During the late 1960s – early 1970s sexuality had become ‘politicised’ (Craig, 1980, p.50).  This was due to changes in legislation, the introduction of the contraceptive pill and changing attitudes towards homosexuality.  In 1970, the first National Women’s Liberation Conference was held at the Ruskin College in Oxford and four demands were passed: Equal pay, equal education and opportunity, 24-hour nurseries on demand and free contraception and abortion on demand (Aston, 1995, p.11).  The idea of ‘gay pride’ emerged at this time and being gay, ‘out’ and proud was paralleled by women who were starting to ‘come out’ proudly as strong women.  According to Wandor (2001, p.120), ‘lifestyle politics had become equal to political protest and theatre reflected this.

Both the Women’s Liberation Movement (WLM) and the Gay Liberation Movement (GLM) experimented with theatrical self-expression which fell into the pattern of agitprop theatre.   Agitprop is a form of protest performance that uses sketches to make a political point.  Feminist theatre has a long tradition of agitprop, with it being particularly ubiquitous during the Suffragette campaign.   This theatrical style was particularly evident in the work of the Women’s Street Theatre and the Gay Street Theatre.  They had strong links with one another, both protesting against and briefly disrupting the 1970s Miss World contest.  It was at this time that a new feminist and gay consciousness began to emerge and slowly spread (Craig, 1990).  Feminists made ‘spectacles’ of themselves using agitprop techniques, in protest to women being objectified.  These techniques were also utilised by gay and lesbian street theatre groups.
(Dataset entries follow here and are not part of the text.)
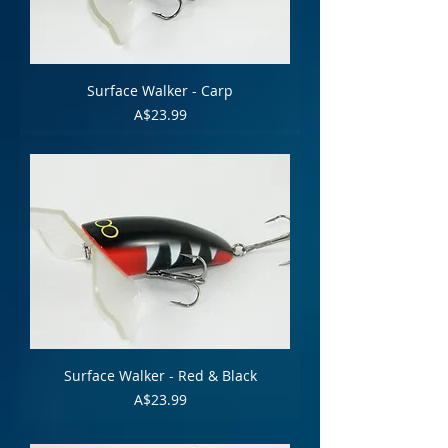
Surface Walker - Carp
Price
A$23.99
Surface Walker - Red & Black
Price
A$23.99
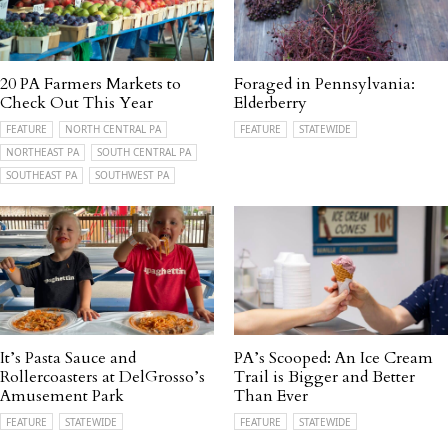
20 PA Farmers Markets to
Foraged in Pennsylvania:
Check Out This Year
Elderberry
FEATURE
NORTH CENTRAL PA
FEATURE
STATEWIDE
NORTHEAST PA
SOUTH CENTRAL PA
SOUTHEAST PA
SOUTHWEST PA
It’s Pasta Sauce and
PA’s Scooped: An Ice Cream
Rollercoasters at DelGrosso’s
Trail is Bigger and Better
Amusement Park
Than Ever
FEATURE
STATEWIDE
FEATURE
STATEWIDE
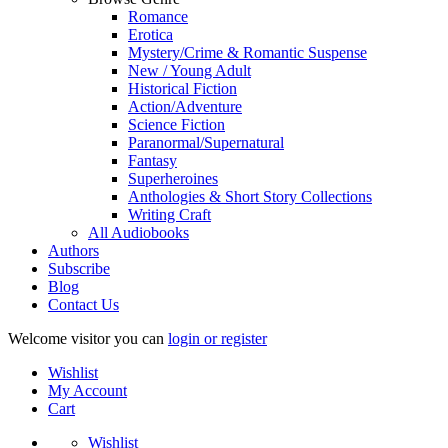
Romance
Erotica
Mystery/Crime & Romantic Suspense
New / Young Adult
Historical Fiction
Action/Adventure
Science Fiction
Paranormal/Supernatural
Fantasy
Superheroines
Anthologies & Short Story Collections
Writing Craft
All Audiobooks
Authors
Subscribe
Blog
Contact Us
Welcome visitor you can
login or register
Wishlist
My Account
Cart
Wishlist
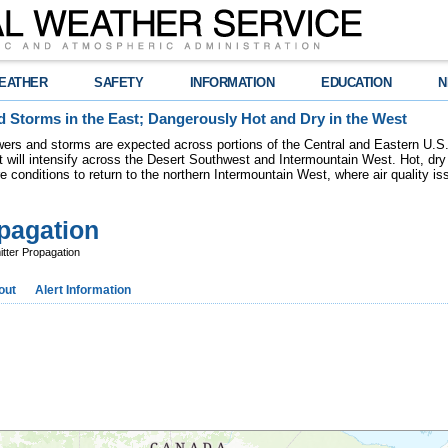
EATHER
SAFETY
INFORMATION
EDUCATION
N
 Storms in the East; Dangerously Hot and Dry in the West
ers and storms are expected across portions of the Central and Eastern U.S.
 will intensify across the Desert Southwest and Intermountain West. Hot, dry 
re conditions to return to the northern Intermountain West, where air quality i
pagation
ter Propagation
out
Alert Information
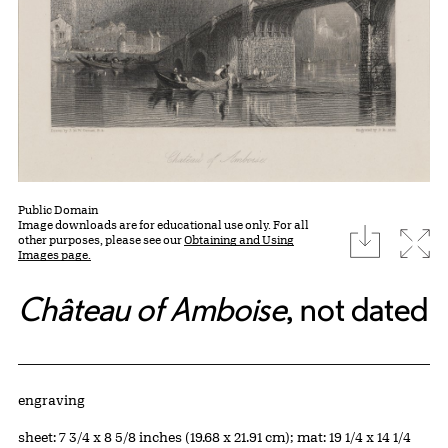
Public Domain
Image downloads are for educational use only. For all
download
Expa
other purposes, please see our
Obtaining and Using
Images page.
Château of Amboise
, not dated
Artwork Details
Materials
engraving
Measurements
sheet: 7 3/4 x 8 5/8 inches (19.68 x 21.91 cm); mat: 19 1/4 x 14 1/4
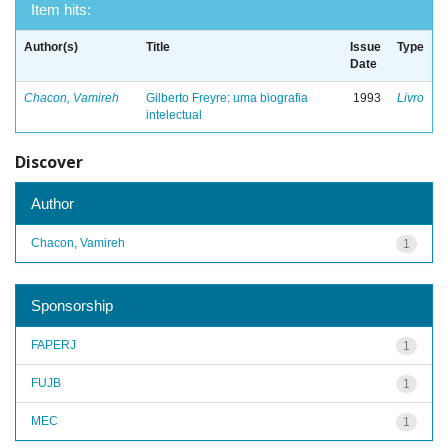
Item hits:
Author(s)
Title
Issue
Type
Date
Chacon, Vamireh
Gilberto Freyre: uma biografia
1993
Livro
intelectual
Discover
Author
Chacon, Vamireh
1
Sponsorship
FAPERJ
1
FUJB
1
MEC
1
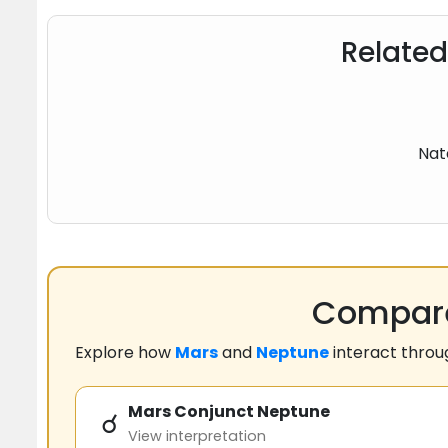
Related
Nat
Compare
Explore how
Mars
and
Neptune
interact thro
Mars Conjunct Neptune
☌
View interpretation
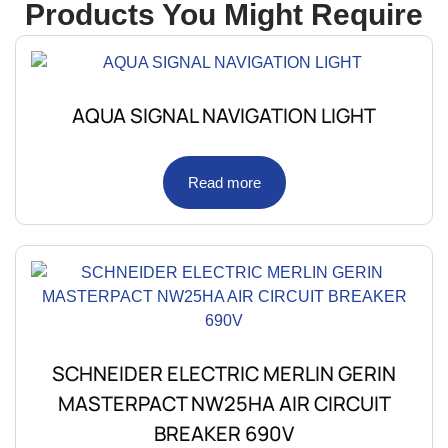
Products You Might Require
AQUA SIGNAL NAVIGATION LIGHT
Read more
SCHNEIDER ELECTRIC MERLIN GERIN
MASTERPACT NW25HA AIR CIRCUIT
BREAKER 690V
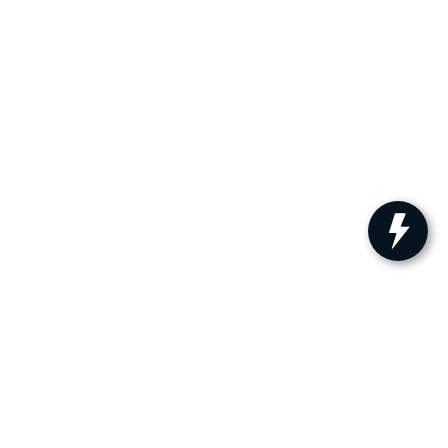
ler for warranty details.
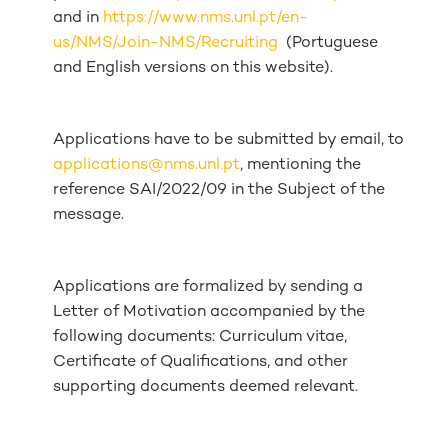
and in
https://www.nms.unl.pt/en-
us/NMS/Join-NMS/Recruiting
(Portuguese
and English versions on this website).
Applications have to be submitted by email, to
applications@nms.unl.pt
, mentioning the
reference SAI/2022/09 in the Subject of the
message.
Applications are formalized by sending a
Letter of Motivation accompanied by the
following documents: Curriculum vitae,
Certificate of Qualifications, and other
supporting documents deemed relevant.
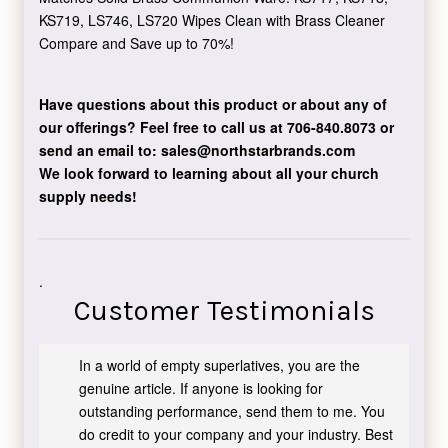
KS719, LS746, LS720 Wipes Clean with Brass Cleaner
Compare and Save up to 70%!
Have questions about this product or about any of
our offerings?
Feel free to call us at 706-840.8073
or
send an email to:
sales@northstarbrands.com
We look forward to learning about all your church
supply needs!
.
Customer Testimonials
In a world of empty superlatives, you are the
genuine article. If anyone is looking for
outstanding performance, send them to me. You
do credit to your company and your industry. Best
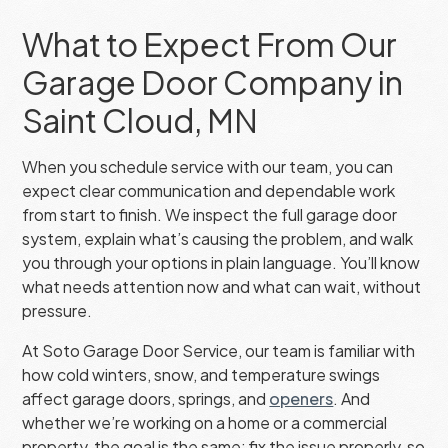
What to Expect From Our
Garage Door Company in
Saint Cloud, MN
When you schedule service with our team, you can
expect clear communication and dependable work
from start to finish. We inspect the full garage door
system, explain what’s causing the problem, and walk
you through your options in plain language. You’ll know
what needs attention now and what can wait, without
pressure.
At Soto Garage Door Service, our team is familiar with
how cold winters, snow, and temperature swings
affect garage doors, springs, and
openers
. And
whether we’re working on a home or a commercial
property, the goal is the same: fix the issue properly, so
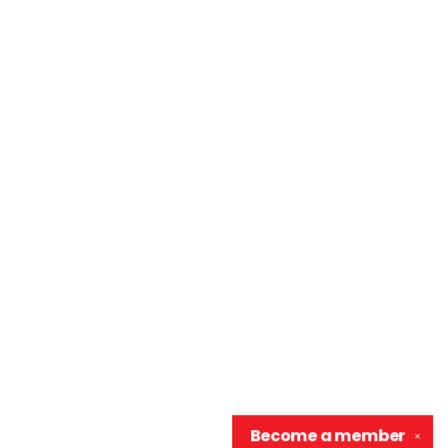
Become a
member
✕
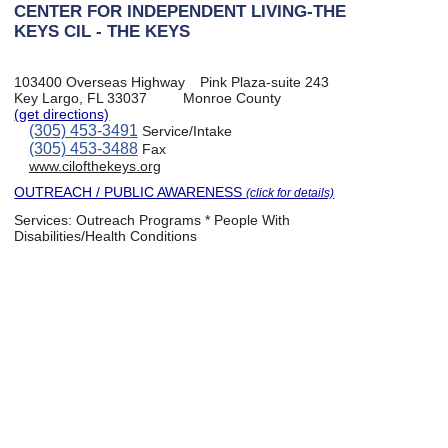
CENTER FOR INDEPENDENT LIVING-THE
KEYS CIL - THE KEYS
103400 Overseas Highway
Pink Plaza-suite 243
Key Largo, FL 33037
Monroe County
(get directions)
(305) 453-3491
Service/Intake
(305) 453-3488
Fax
www.cilofthekeys.org
OUTREACH / PUBLIC AWARENESS
(click for details)
Services:
Outreach Programs * People With
Disabilities/Health Conditions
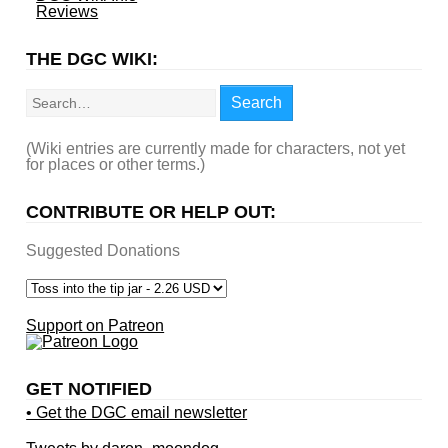
Reviews
THE DGC WIKI:
Search
Search
(Wiki entries are currently made for characters, not yet
for places or other terms.)
CONTRIBUTE OR HELP OUT:
Suggested Donations
Support on Patreon
GET NOTIFIED
• Get the DGC email newsletter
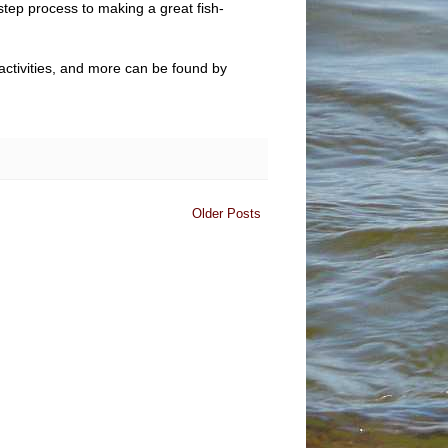
step process to making a great fish-
 activities, and more can be found by
Older Posts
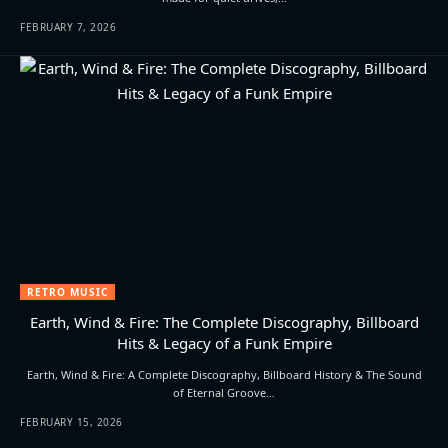
FEBRUARY 7, 2026
RETRO MUSIC
Earth, Wind & Fire: The Complete Discography, Billboard
Hits & Legacy of a Funk Empire
Earth, Wind & Fire: A Complete Discography, Billboard History & The Sound
of Eternal Groove…
FEBRUARY 15, 2026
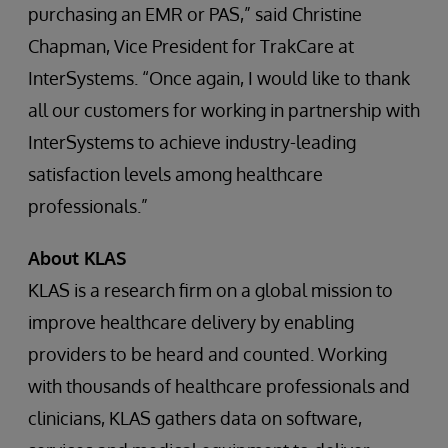
purchasing an EMR or PAS,” said Christine
Chapman, Vice President for TrakCare at
InterSystems. “Once again, I would like to thank
all our customers for working in partnership with
InterSystems to achieve industry-leading
satisfaction levels among healthcare
professionals.”
About KLAS
KLAS is a research firm on a global mission to
improve healthcare delivery by enabling
providers to be heard and counted. Working
with thousands of healthcare professionals and
clinicians, KLAS gathers data on software,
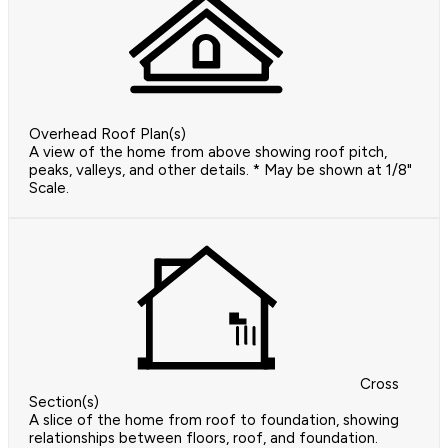
Overhead Roof Plan(s)
A view of the home from above showing roof pitch,
peaks, valleys, and other details. * May be shown at 1/8"
Scale.
Cross
Section(s)
A slice of the home from roof to foundation, showing
relationships between floors, roof, and foundation.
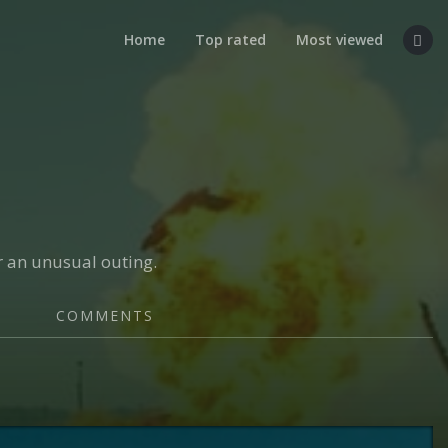
Home
Top rated
Most viewed
or an unusual outing.
COMMENTS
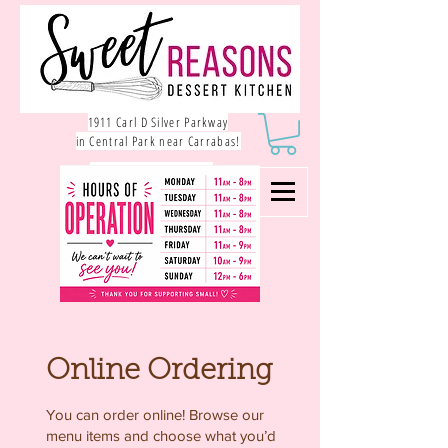
1911 Carl D Silver Parkway
in Central Park near Carrabas!
540.785.1550
Online Ordering
You can order online! Browse our
menu items and choose what you’d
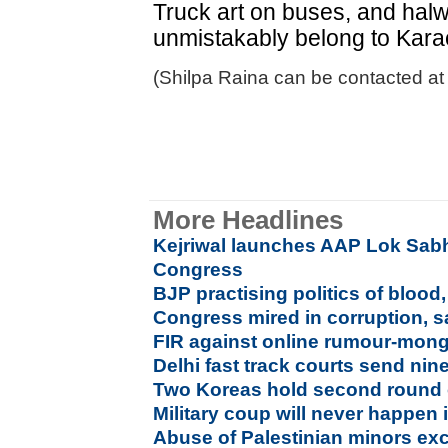
Truck art on buses, and halw
unmistakably belong to Kara
(Shilpa Raina can be contacted at 
More Headlines
Kejriwal launches AAP Lok Sabh
Congress
BJP practising politics of bloo
Congress mired in corruption, 
FIR against online rumour-mong
Delhi fast track courts send nin
Two Koreas hold second round o
Military coup will never happen 
Abuse of Palestinian minors exc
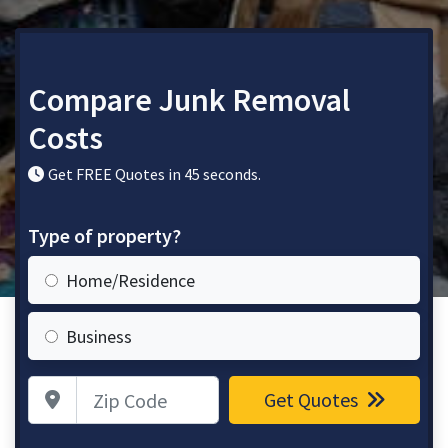
Compare Junk Removal
Costs
Get FREE Quotes in 45 seconds.
Type of property?
Home/Residence
Business
Zip Code
Get Quotes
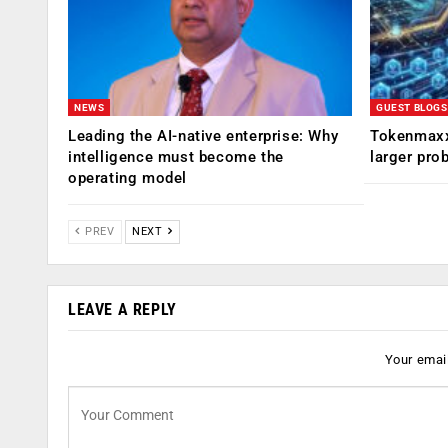
NEWS
GUEST BLOGS
Leading the AI-native enterprise: Why
Tokenmaxx
intelligence must become the
larger pro
operating model
PREV
NEXT
LEAVE A REPLY
Your email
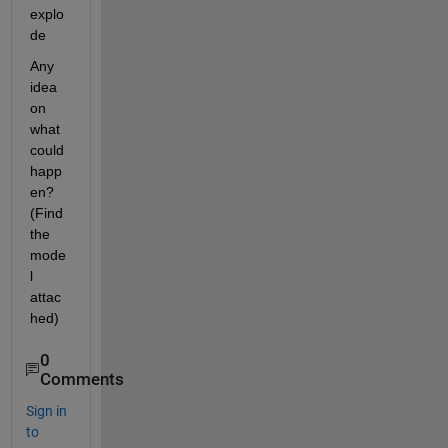
explo
de
Any 
idea 
on 
what 
could 
happ
en? 
(Find 
the 
mode
l 
attac
hed)
0
Comments
Sign in
to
This type of street protest is “embryonic of the body centred critique of gender representation that, subsequently, was to dominate feminist theatre, theory and practice in the 1980s” (Martin, 1996, p.5).  The agitprop groups developed a formula, creating short naturalistic scenes and interjecting cartoon-like ‘baddies’.  All women’s groups were seen, by critics, as ‘separate’ and were constantly being challenged because of this.  According to Wandor (1980), an early slogan of the WLM was “the personal is political”.  Implying that any issue, regardless of how small, has political meaning and is therefore subject to change.  The resurgence of feminism questions the relationship between the individual and his/her society and the nature of that change.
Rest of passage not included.